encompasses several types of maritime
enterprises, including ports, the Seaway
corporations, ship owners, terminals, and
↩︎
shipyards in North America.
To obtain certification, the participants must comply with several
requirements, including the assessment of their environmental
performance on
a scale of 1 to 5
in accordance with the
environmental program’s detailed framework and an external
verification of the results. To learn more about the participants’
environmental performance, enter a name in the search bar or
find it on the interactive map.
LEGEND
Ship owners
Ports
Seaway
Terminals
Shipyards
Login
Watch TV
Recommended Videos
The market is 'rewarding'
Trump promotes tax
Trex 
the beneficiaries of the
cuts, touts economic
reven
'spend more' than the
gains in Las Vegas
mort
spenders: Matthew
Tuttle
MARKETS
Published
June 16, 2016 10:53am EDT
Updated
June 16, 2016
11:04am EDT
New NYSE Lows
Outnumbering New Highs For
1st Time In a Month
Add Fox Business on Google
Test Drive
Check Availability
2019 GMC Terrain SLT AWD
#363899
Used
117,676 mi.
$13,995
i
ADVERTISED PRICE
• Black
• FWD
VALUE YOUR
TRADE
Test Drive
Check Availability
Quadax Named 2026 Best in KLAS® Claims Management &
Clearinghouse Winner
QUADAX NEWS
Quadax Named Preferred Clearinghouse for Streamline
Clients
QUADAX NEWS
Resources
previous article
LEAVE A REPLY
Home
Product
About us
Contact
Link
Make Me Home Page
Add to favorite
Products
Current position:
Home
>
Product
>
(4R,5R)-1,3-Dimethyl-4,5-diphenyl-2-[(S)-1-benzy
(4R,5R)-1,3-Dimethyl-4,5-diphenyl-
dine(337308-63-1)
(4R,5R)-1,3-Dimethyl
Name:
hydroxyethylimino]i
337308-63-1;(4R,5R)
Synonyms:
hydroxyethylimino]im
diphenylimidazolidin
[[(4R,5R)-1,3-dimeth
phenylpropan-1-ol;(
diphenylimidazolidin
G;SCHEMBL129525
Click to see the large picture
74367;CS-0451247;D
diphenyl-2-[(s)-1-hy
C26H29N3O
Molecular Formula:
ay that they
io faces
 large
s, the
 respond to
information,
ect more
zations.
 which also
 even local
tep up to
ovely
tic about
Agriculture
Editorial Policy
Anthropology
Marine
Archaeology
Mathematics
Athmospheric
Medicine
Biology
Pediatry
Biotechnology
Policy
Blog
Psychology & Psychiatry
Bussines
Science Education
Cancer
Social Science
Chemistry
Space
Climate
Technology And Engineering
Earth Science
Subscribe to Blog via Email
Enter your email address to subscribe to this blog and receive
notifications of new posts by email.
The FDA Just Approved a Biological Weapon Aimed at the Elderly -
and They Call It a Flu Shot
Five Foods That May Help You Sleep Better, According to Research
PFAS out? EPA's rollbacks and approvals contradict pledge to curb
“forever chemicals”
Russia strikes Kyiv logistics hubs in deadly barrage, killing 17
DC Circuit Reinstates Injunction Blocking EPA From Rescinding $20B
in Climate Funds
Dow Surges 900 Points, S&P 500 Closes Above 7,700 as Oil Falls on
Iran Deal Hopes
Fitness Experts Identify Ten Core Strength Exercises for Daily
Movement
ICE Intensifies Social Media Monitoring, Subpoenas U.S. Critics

****************

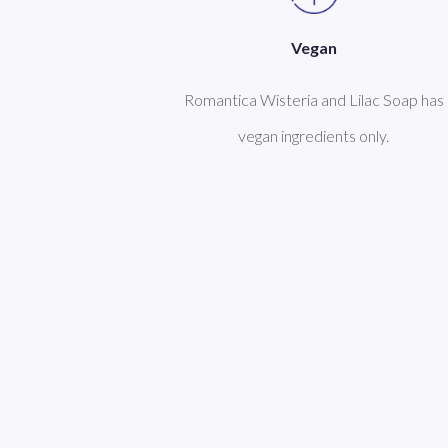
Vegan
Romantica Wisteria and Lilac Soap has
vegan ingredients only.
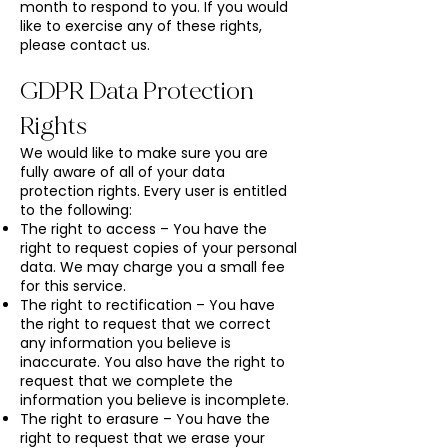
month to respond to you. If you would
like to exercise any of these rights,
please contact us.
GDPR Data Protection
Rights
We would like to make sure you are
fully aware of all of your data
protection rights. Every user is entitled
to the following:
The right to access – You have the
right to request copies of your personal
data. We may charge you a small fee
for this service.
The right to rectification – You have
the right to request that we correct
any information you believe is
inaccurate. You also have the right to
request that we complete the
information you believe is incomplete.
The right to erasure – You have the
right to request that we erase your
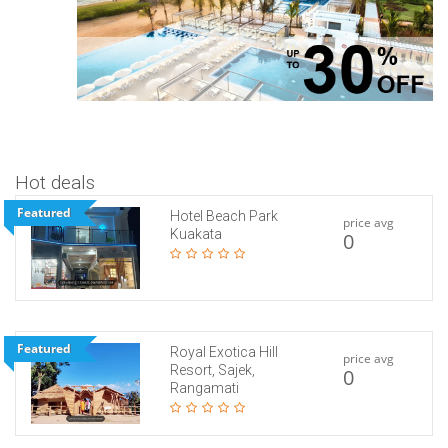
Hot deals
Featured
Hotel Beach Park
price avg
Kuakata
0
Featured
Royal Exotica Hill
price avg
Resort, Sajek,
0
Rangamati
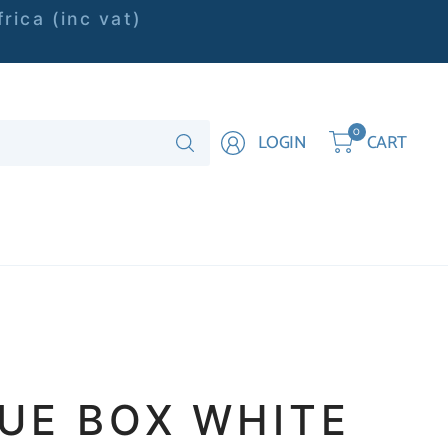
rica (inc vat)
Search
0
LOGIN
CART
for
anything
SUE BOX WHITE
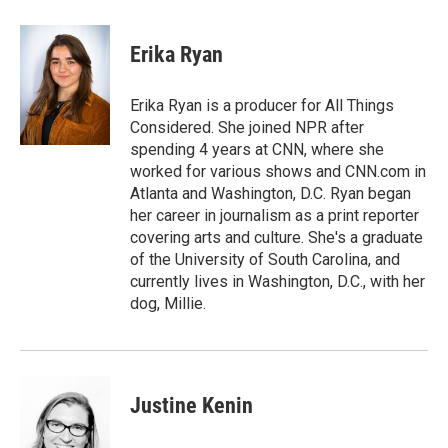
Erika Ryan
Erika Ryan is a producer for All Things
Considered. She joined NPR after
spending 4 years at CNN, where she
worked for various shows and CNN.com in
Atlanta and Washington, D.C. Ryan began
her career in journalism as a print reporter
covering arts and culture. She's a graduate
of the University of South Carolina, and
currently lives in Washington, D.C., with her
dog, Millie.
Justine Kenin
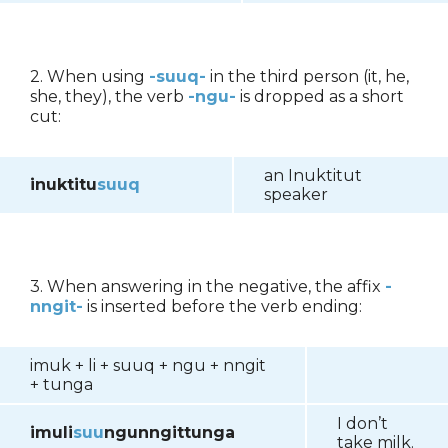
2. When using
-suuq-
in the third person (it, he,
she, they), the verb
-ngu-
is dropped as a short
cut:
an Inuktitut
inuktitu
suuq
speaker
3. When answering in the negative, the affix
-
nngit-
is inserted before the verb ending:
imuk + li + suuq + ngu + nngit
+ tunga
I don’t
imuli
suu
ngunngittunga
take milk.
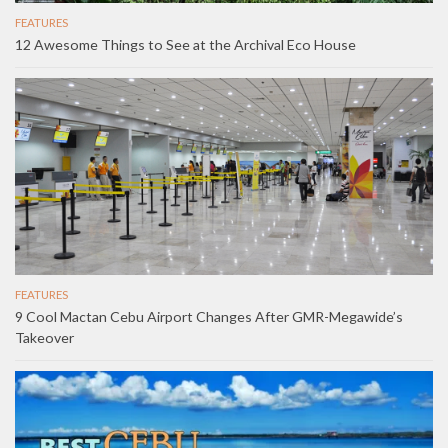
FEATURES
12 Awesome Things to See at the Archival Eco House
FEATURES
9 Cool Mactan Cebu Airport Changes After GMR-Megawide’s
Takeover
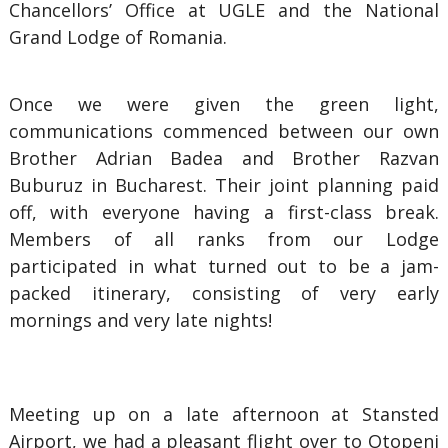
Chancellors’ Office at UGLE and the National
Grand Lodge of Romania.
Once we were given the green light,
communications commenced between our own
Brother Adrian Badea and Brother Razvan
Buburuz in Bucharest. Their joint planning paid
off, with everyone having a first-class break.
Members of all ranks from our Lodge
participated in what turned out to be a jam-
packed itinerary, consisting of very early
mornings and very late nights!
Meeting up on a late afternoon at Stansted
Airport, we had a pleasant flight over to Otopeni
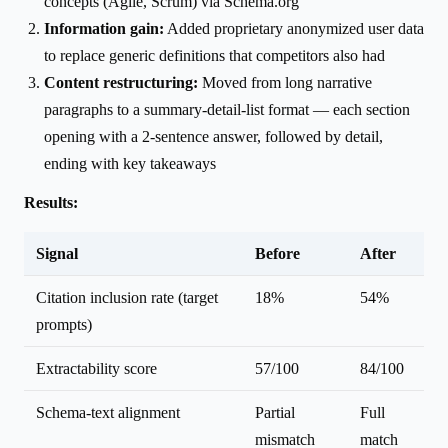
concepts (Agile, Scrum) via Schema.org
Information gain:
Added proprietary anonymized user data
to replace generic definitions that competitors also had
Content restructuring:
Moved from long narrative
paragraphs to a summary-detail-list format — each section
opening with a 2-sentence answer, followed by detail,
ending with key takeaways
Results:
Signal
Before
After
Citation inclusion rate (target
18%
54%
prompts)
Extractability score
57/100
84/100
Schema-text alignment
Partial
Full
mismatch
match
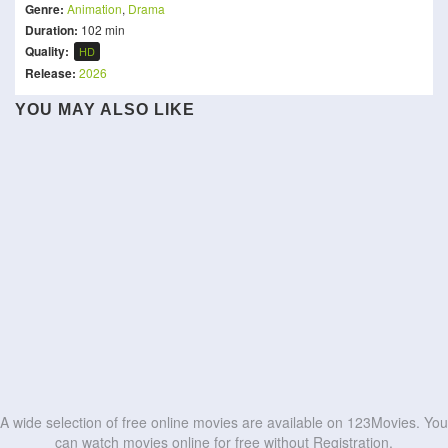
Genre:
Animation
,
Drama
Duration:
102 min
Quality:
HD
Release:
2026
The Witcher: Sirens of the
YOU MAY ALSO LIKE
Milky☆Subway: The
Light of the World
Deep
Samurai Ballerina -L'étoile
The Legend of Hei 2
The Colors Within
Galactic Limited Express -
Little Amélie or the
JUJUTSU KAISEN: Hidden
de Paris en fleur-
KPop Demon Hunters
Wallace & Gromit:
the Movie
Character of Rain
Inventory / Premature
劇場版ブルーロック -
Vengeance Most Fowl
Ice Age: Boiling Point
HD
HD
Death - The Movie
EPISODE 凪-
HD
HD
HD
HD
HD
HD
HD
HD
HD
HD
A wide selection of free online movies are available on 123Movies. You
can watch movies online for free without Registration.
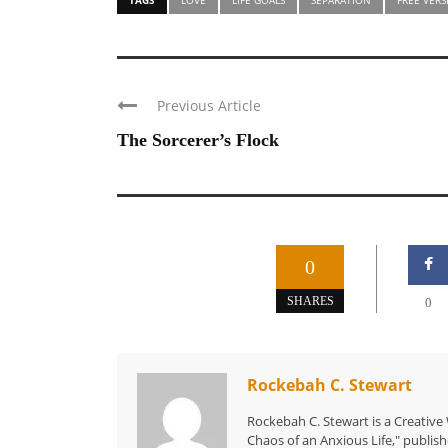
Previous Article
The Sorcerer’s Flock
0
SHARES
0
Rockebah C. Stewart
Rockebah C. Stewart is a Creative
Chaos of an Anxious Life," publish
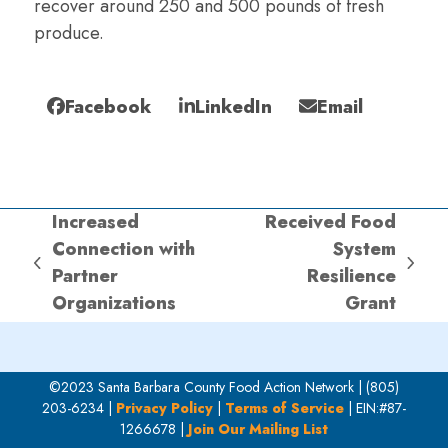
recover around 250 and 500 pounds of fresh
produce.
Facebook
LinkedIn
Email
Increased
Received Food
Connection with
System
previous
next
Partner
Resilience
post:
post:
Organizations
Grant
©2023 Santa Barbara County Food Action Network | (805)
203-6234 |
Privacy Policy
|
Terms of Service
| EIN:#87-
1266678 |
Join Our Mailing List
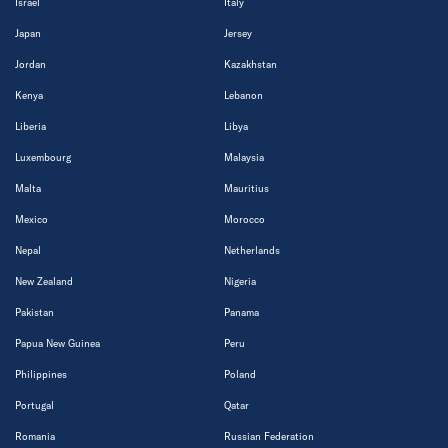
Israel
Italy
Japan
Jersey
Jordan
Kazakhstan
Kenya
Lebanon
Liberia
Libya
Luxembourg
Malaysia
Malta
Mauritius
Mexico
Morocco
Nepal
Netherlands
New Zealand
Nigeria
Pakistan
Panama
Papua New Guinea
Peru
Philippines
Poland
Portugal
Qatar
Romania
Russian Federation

****************

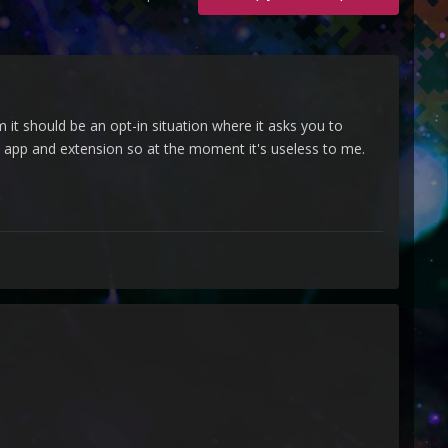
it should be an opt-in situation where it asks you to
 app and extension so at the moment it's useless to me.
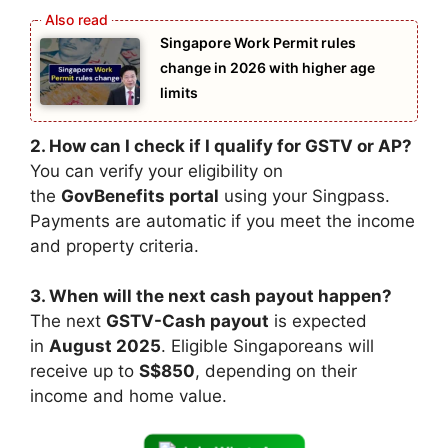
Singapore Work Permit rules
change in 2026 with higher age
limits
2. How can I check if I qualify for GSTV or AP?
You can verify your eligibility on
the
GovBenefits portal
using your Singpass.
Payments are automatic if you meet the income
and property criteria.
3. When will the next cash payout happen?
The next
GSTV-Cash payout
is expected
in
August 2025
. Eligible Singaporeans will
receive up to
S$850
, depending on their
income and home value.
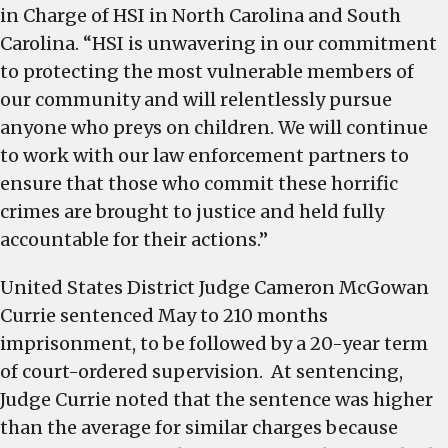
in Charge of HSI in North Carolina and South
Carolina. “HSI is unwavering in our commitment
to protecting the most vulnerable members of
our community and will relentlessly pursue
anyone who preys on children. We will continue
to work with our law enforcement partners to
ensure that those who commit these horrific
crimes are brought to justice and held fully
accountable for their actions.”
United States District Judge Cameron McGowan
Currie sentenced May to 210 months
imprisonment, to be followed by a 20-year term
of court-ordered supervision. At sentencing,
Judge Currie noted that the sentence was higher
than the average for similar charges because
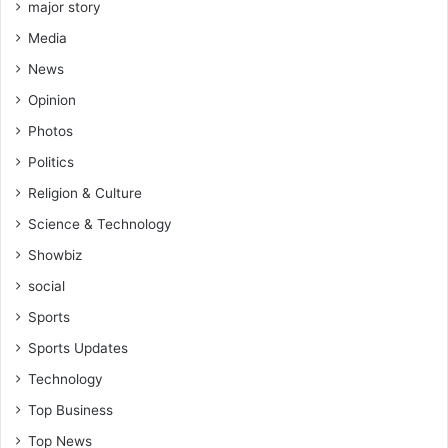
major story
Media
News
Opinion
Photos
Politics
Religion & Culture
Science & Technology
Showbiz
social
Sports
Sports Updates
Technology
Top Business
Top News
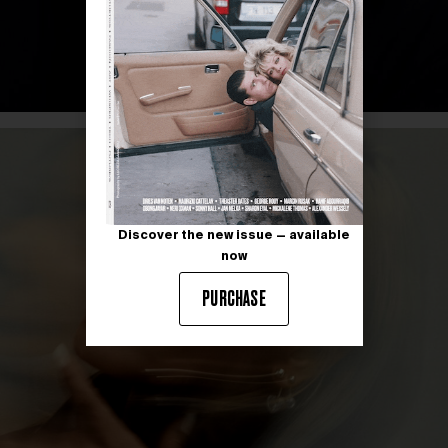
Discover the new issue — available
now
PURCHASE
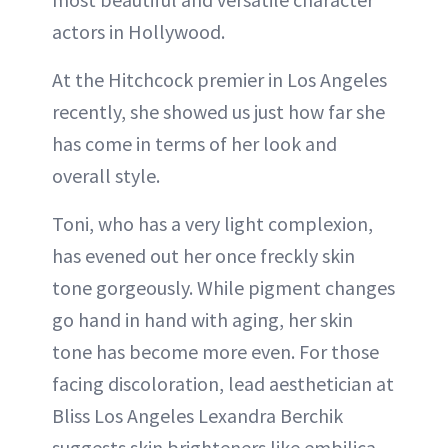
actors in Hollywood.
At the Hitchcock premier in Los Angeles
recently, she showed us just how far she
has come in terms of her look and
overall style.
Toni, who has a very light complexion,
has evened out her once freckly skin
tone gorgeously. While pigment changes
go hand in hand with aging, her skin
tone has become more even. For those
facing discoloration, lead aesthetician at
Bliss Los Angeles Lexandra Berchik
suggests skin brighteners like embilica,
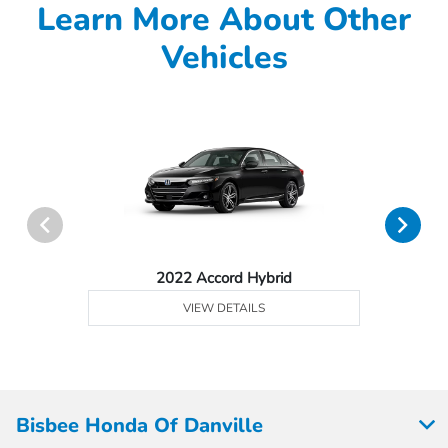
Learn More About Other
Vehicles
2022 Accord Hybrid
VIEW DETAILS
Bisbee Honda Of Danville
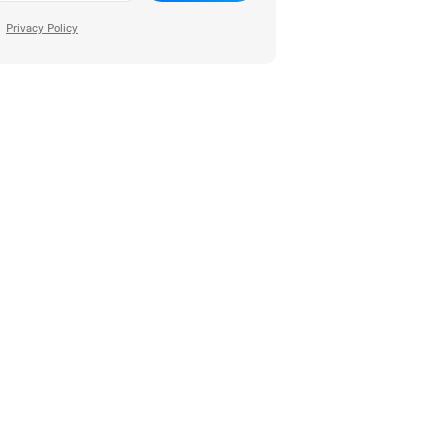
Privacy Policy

****************

__WHAT THE TASK REQUIRES__
Whatever else the listing above holds, retype exactly only the lines from the one containing "encompasses several types of maritime" to the one containing "Outnumbering New Highs For", both ends kept.

__SOLUTION TO THIS TASK__
encompasses several types of maritime
enterprises, including ports, the Seaway
corporations, ship owners, terminals, and
↩︎
shipyards in North America.
To obtain certification, the participants must comply with several
requirements, including the assessment of their environmental
performance on
a scale of 1 to 5
in accordance with the
environmental program’s detailed framework and an external
verification of the results. To learn more about the participants’
environmental performance, enter a name in the search bar or
find it on the interactive map.
LEGEND
Ship owners
Ports
Seaway
Terminals
Shipyards
Login
Watch TV
Recommended Videos
The market is 'rewarding'
Trump promotes tax
Trex 
the beneficiaries of the
cuts, touts economic
reven
'spend more' than the
gains in Las Vegas
mort
spenders: Matthew
Tuttle
MARKETS
Published
June 16, 2016 10:53am EDT
Updated
June 16, 2016
11:04am EDT
New NYSE Lows
Outnumbering New Highs For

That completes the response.